Wednesday, August 7, 2013

BOE’s Carney Ties Easy Money to 7% Jobless Rate
In a letter today to Chancellor of the Exchequer George Osborne, BOE Governor Mark Carney ties the central bank’s forward guidance to the unemployment rate, which is currently at 7.8% in the UK. The BOE’s Monetary Policy Committee (MPC) will keep interest rates near zero until the jobless rate falls to 7%:
In its assessment the MPC has concluded that explicit forward guidance can enhance the effectiveness of the exceptionally stimulative monetary stance in three ways. First, it provides greater clarity regarding the MPC's view of the appropriate trade-off between the horizon over which inflation is returned to target and the speed with which growth and employment recover. Second, it reduces uncertainty about the future path of monetary policy, in particular helping to avoid the risk that market interest rates rise prematurely as the recovery gains traction. Third, it gives monetary policy greater scope to explore the potential sustainable level of employment and output without putting price and financial stability at risk. In these ways, forward guidance can help to secure the recovery that is now in train.

In light of that assessment, the MPC agreed at its meeting on 1st August--and is announcing today--forward guidance about the future path for monetary policy. In essence, the MPC intends at a minimum to maintain the current exceptionally accommodative stance of monetary policy until economic slack has been substantially reduced, provided that this does not put at risk either price stability or financial stability. In practice, that means the MPC intends not to raise Bank Rate above its current level of 0.5%, at least until the Labour Force Survey headline measure of unemployment has fallen to a threshold of 7%. While the unemployment rate remains above 7%, the MPC stands ready to undertake further asset purchases if additional stimulus is warranted. But until the unemployment threshold is reached, and subject to maintaining price and financial stability, the MPC intends not to reduce the stock of asset purchases financed by the issuance of central bank reserves.
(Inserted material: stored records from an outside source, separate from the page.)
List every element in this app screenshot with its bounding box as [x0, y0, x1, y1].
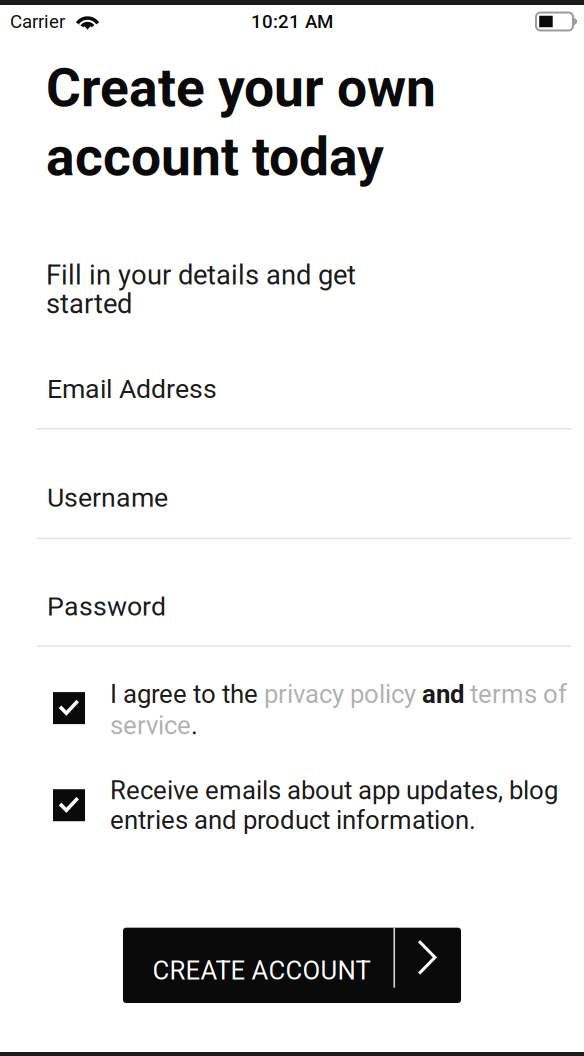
- button[interactable]: Username: [0, 430, 584, 539]
- staticText: I agree to the privacy policy and terms …: [110, 679, 567, 709]
- staticText: Create your own: [46, 57, 436, 119]
- staticText: Receive emails about app updates, blog: [110, 775, 558, 806]
- staticText: CREATE ACCOUNT: [152, 956, 370, 986]
- button[interactable]: Password: [0, 539, 584, 647]
- staticText: Fill in your details and get: [46, 259, 356, 291]
- button[interactable]: Receive emails about app updates, blog: [0, 741, 584, 835]
- staticText: Carrier: [10, 11, 65, 32]
- staticText: account today: [46, 126, 384, 188]
- staticText: Password: [47, 591, 166, 622]
- staticText: Email Address: [47, 373, 217, 405]
- staticText: entries and product information.: [110, 805, 476, 835]
- button[interactable]: Email Address: [0, 320, 584, 430]
- staticText: 10:21 AM: [251, 11, 333, 32]
- staticText: started: [46, 288, 132, 320]
- button[interactable]: CREATE ACCOUNT: [123, 928, 461, 1003]
- staticText: service.: [110, 710, 198, 741]
- staticText: Username: [47, 482, 168, 513]
- button[interactable]: I agree to the privacy policy and terms …: [0, 647, 584, 741]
Consistent with that, the MPC intends to reinvest the cashflows associated with all maturing gilts held in the Asset Purchase Facility.
The MPC doesn’t expect the unemployment rate to fall below 7% for at least the next three years, i.e., after the third quarter of 2016. If the risks to price stability or financial stability increase over this period, then the unemployment threshold will be “knocked out.” This doesn’t mean that the central bank will start raising rates, but it will “reconsider the appropriate stance of policy.”